Records shown:

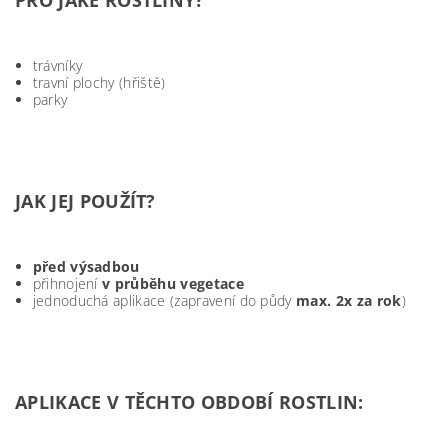
PRO JAKÉ ROSTLINY?
trávníky
travní plochy (hřiště)
parky
JAK JEJ POUŽÍT?
před výsadbou
přihnojení
v průběhu vegetace
jednoduchá aplikace (zapravení do půdy
max. 2x za rok
)
APLIKACE V TĚCHTO OBDOBÍ ROSTLIN:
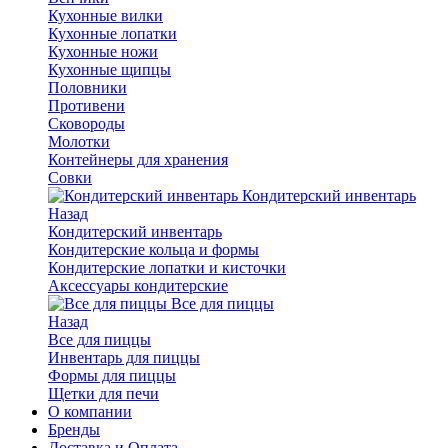
Кухонные вилки
Кухонные лопатки
Кухонные ножи
Кухонные щипцы
Половники
Противени
Сковороды
Молотки
Контейнеры для хранения
Совки
Кондитерский инвентарь
Назад
Кондитерский инвентарь
Кондитерские кольца и формы
Кондитерские лопатки и кисточки
Аксессуары кондитерские
Все для пиццы
Назад
Все для пиццы
Инвентарь для пиццы
Формы для пиццы
Щетки для печи
О компании
Бренды
Доставка и Оплата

What this task involves: Those lines of the records that contain the string "Кухонные" should be identified and copied.

Solution:
Кухонные вилки
Кухонные лопатки
Кухонные ножи
Кухонные щипцы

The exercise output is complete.